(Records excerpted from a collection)
========================================================================

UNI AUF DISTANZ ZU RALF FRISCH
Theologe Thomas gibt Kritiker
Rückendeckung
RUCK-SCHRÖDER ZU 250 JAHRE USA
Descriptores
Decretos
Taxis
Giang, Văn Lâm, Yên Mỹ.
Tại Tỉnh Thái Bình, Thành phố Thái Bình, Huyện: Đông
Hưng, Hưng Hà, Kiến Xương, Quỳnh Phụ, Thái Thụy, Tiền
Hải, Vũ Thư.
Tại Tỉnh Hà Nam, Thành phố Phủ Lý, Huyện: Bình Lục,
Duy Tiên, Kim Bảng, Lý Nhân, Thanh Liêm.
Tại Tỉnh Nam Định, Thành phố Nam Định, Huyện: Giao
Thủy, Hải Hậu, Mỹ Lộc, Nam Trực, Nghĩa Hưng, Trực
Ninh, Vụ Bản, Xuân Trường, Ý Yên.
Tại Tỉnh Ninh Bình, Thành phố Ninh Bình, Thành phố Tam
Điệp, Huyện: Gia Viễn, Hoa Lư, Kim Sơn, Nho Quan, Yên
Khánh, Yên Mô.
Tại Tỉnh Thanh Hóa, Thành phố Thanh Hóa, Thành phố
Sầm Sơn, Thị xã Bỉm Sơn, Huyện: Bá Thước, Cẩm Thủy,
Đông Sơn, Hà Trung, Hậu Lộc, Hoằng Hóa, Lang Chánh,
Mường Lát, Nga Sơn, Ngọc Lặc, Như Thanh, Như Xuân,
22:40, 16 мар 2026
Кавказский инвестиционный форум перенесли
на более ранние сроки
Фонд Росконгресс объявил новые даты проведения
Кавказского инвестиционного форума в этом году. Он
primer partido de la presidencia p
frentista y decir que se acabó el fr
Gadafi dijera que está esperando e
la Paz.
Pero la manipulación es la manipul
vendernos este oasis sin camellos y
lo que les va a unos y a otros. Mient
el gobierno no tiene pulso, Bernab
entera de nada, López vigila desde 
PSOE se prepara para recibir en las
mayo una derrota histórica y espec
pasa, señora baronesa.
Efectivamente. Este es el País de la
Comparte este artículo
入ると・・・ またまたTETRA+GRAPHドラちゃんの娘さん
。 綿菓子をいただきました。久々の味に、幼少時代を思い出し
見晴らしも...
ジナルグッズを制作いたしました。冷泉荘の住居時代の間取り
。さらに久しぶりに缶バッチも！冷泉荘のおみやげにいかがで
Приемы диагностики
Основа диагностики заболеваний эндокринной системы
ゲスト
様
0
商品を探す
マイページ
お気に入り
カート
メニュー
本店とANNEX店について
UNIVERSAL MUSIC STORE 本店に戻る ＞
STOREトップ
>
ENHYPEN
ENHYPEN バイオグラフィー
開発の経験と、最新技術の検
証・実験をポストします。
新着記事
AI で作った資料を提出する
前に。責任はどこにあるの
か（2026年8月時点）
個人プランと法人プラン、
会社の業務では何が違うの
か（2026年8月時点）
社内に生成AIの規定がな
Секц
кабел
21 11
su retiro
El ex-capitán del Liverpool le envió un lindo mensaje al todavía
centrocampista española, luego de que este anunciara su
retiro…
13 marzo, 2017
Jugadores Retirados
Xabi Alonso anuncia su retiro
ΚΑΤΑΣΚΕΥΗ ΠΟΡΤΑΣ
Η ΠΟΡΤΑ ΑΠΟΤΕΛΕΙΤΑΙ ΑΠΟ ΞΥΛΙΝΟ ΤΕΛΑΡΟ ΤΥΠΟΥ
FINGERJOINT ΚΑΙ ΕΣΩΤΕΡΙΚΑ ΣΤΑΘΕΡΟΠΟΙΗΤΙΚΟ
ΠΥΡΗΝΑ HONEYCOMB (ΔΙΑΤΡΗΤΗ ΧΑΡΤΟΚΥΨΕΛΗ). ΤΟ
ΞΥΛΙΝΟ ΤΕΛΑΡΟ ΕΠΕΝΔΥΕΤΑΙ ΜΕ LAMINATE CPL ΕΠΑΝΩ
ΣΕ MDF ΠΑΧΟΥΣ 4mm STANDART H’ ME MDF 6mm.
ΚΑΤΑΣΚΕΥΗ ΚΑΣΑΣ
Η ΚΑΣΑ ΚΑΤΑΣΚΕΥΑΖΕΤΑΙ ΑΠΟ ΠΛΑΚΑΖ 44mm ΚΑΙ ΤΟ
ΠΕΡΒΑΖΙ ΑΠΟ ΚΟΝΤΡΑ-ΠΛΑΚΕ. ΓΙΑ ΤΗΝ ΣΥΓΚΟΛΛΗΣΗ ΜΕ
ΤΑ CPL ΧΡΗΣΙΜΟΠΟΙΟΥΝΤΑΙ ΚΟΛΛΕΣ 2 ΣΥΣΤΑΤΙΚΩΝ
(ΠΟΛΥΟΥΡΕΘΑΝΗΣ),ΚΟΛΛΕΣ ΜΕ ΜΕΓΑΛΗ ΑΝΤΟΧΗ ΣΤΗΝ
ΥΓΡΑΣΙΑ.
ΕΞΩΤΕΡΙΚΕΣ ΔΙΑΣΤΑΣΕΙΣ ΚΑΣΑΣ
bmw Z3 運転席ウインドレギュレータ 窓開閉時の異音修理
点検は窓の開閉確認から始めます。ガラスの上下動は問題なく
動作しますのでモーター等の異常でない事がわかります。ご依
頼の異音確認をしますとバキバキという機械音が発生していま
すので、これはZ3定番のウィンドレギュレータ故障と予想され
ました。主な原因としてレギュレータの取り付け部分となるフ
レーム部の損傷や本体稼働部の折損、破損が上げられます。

========================================================================

• **TASK**: The reply should hold only the lines from the top of the records through the line that has "Фонд Росконгресс объявил", each one exact.

• **EXERCISE RESULT**:
UNI AUF DISTANZ ZU RALF FRISCH
Theologe Thomas gibt Kritiker
Rückendeckung
RUCK-SCHRÖDER ZU 250 JAHRE USA
Descriptores
Decretos
Taxis
Giang, Văn Lâm, Yên Mỹ.
Tại Tỉnh Thái Bình, Thành phố Thái Bình, Huyện: Đông
Hưng, Hưng Hà, Kiến Xương, Quỳnh Phụ, Thái Thụy, Tiền
Hải, Vũ Thư.
Tại Tỉnh Hà Nam, Thành phố Phủ Lý, Huyện: Bình Lục,
Duy Tiên, Kim Bảng, Lý Nhân, Thanh Liêm.
Tại Tỉnh Nam Định, Thành phố Nam Định, Huyện: Giao
Thủy, Hải Hậu, Mỹ Lộc, Nam Trực, Nghĩa Hưng, Trực
Ninh, Vụ Bản, Xuân Trường, Ý Yên.
Tại Tỉnh Ninh Bình, Thành phố Ninh Bình, Thành phố Tam
Điệp, Huyện: Gia Viễn, Hoa Lư, Kim Sơn, Nho Quan, Yên
Khánh, Yên Mô.
Tại Tỉnh Thanh Hóa, Thành phố Thanh Hóa, Thành phố
Sầm Sơn, Thị xã Bỉm Sơn, Huyện: Bá Thước, Cẩm Thủy,
Đông Sơn, Hà Trung, Hậu Lộc, Hoằng Hóa, Lang Chánh,
Mường Lát, Nga Sơn, Ngọc Lặc, Như Thanh, Như Xuân,
22:40, 16 мар 2026
Кавказский инвестиционный форум перенесли
на более ранние сроки
Фонд Росконгресс объявил новые даты проведения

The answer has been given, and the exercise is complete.